Críticas:
"Shortly after its publication and within Stowe's lifetime, it transcended the category of literature to become that rarest of products: a cultural artifact; a Rosetta stone for black images in American fiction, theater, and film--not so much a novel, one might say, as an experience inseparable from the events that precipitated the Civil War. ('So this, ' Abraham Lincoln said, famously, when he met Stowe, 'is the little lady who wrote the book that made this great war.') It has been the Urtext or common coin for discussions about slavery for a century and a half, one woman's very influential interpretation of the Peculiar Institution--an interpretation that we may love or hate, admire or despise, defend or reject, in whole or in part. It is nonetheless a story that so permeates white popular and literary culture, and sits so high astride nineteenth-century American fiction, that it simply can never be ignored." --from the Introduction by Charles Johnson
Reseña del editor:
In the nineteenth century, Uncle Tom's Cabin sold more copies than any book in the world except the Bible. Upon publication, it was quickly translated into thirty-seven languages and has never gone out of print. It remains a controversial and complex text that, along with David Walker's Appeal, Henry David Thoreau's Walden, W. E. B. DuBois's The Souls of Black Folk, and Helena Maria Viramontes' Under the Feet of Jesus, among others, stands out as an important text in the progressive struggle for social justice in the United States. This Second Edition is based on the original 1852 book edition, published in two volumes by John P. Jewett and Company, Boston, and includes all original illustrations. The text is accompanied by a preface and detailed explanatory annotations to assist the reader with obscure historical terms and biblical allusions. "Backgrounds and Contexts" includes a wealth of historical documents addressing the issues of slavery and abolitionism. New visuals in the Second Edition include a selection of abolition posters and records of torture. Also newly included is J. Hector St. John de Crevecoeur's eyewitness account of slavery as a visitor to the United States, a selection from David Walker's Appeal, and Henrietta King's autobiographical account of the horror of slavery. "Criticism" presents a balanced view of the ongoing controversy over Uncle Tom's Cabin in fifteen reviews and scholarly interpretations spanning more than 150 years of writing about the novel.
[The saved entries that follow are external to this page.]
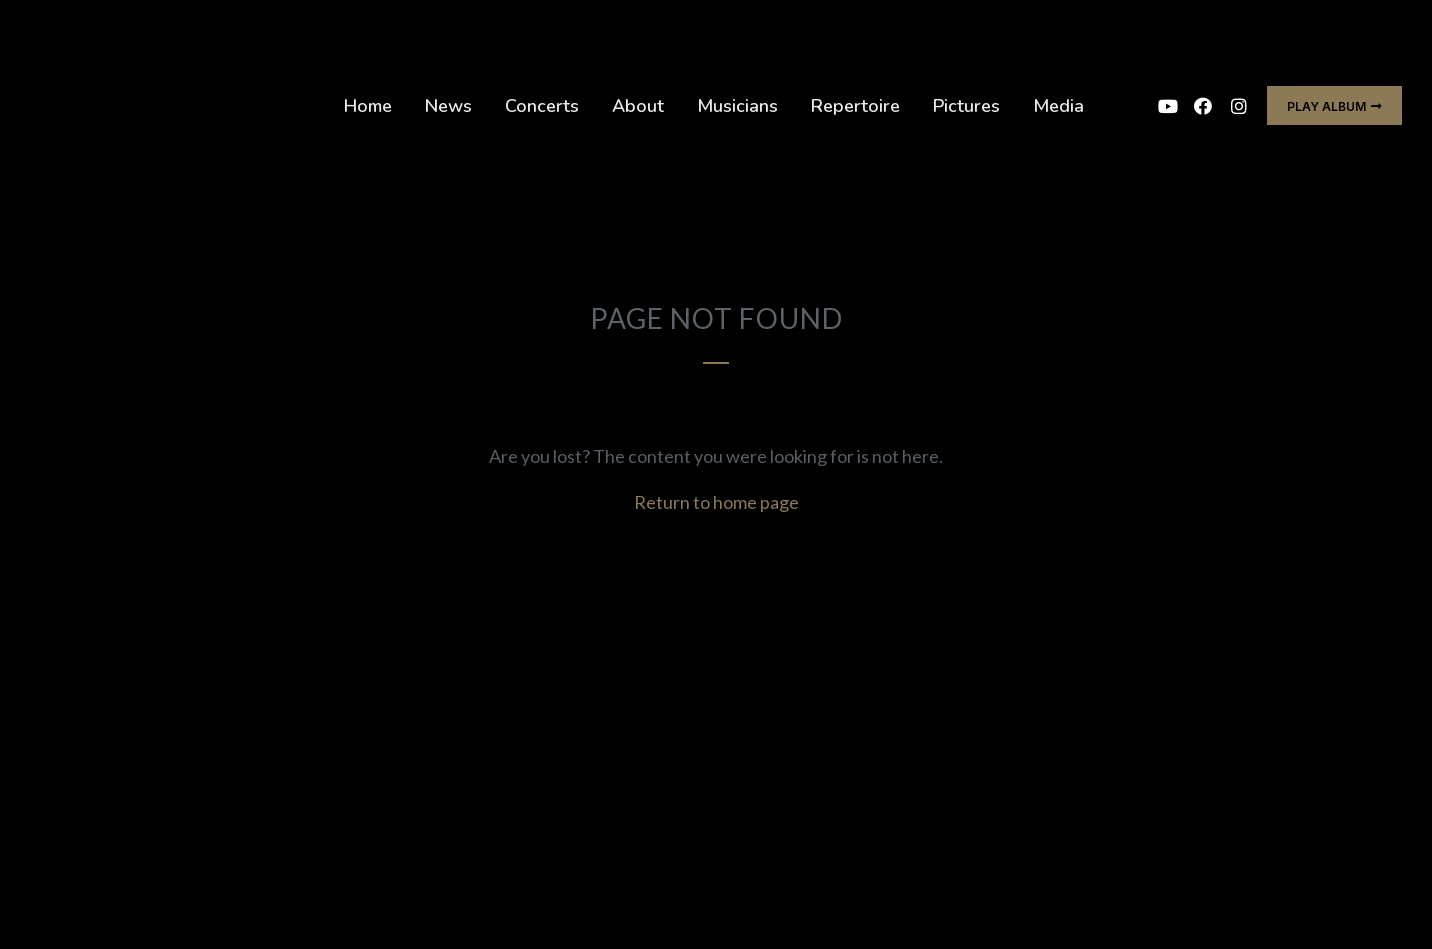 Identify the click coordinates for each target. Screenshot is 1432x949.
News (448, 106)
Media (1058, 106)
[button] (1334, 105)
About (638, 106)
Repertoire (855, 106)
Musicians (737, 106)
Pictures (966, 106)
Paul Laurence Dunbar, Jane P. Tompkins, and Susan M. Ryan, among others, admire Uncle Tom's Cabin for its social vision and artistry, while James Baldwin and Sophia Cantave, among others, argue that the book's racism continues to promote misperceptions and that its prominence does ongoing damage. A Chronology of Stowe's life and work, a Brief Timeline of Slavery in America, and an updated Selected Bibliography are also included.